| HN Mirror

Y	Hacker News new \| ask \| show \| jobs

by Gormo 59 days ago

> The camera analogy is a good one but I have never had a camera that had every great picture somebody else had taken, plus every work of art, baked into it.

I've never had an LLM that had any of that baked into it either. LLMs just have token correlations trained on those works. Trying to get an LLM to output the data it was trained on verbatim is something I'd expect to be heading into monkeys-on-typewriters territory. "Write something in the style of Shakespeare" and "give me the original text of Hamlet" are two very different things.

> I agree with the framing of the AI as a tool not an autonomous entity. The thing is, to me, it is exactly that framing that makes it so the use of that tool means "copying" more than it means "learning and taking inspiration and creating new art", because who is doing the learning and being inspired?

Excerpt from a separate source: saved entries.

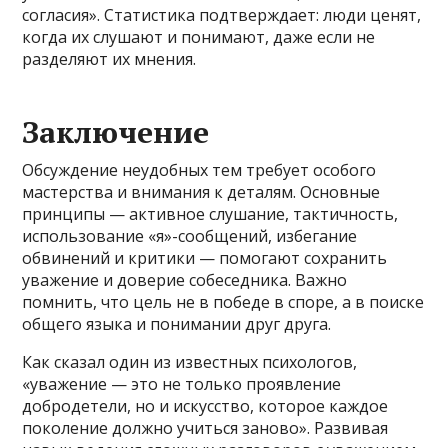
согласия». Статистика подтверждает: люди ценят,
когда их слушают и понимают, даже если не
разделяют их мнения.
Заключение
Обсуждение неудобных тем требует особого
мастерства и внимания к деталям. Основные
принципы — активное слушание, тактичность,
использование «я»-сообщений, избегание
обвинений и критики — помогают сохранить
уважение и доверие собеседника. Важно
помнить, что цель не в победе в споре, а в поиске
общего языка и понимании друг друга.
Как сказал один из известных психологов,
«уважение — это не только проявление
добродетели, но и искусство, которое каждое
поколение должно учиться заново». Развивая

It's not learning or taking inspiration, though. It's just making statistical inferences based on token correlations. Whether or not that's analogous to how humans learn is something I think is a metaphysical question that is of little practical relevance. The fact remains that LLMs are not human, have no intentions of their own, do not exercise any kind of agency despite how often people employing the misnomer "agentic", and are ultimately glorified statistical models.

The LLM is a tool that extends human capacities in the same way as any other mathematical framework or technological device.

> I think of a trained AI like a lossy, highly compressed copy of its training data set.

I've seen a few people in this thread make that argument, but I just can't agree with it. It's not compression, lossy or lossless, which aims to deterministically encode a representation of the specific input data. The training data is analogous to the sample set used in a regression analysis to generate a polynomial function -- it's not valid to treat the output from any application of that polynomial as a copy of the original sample data.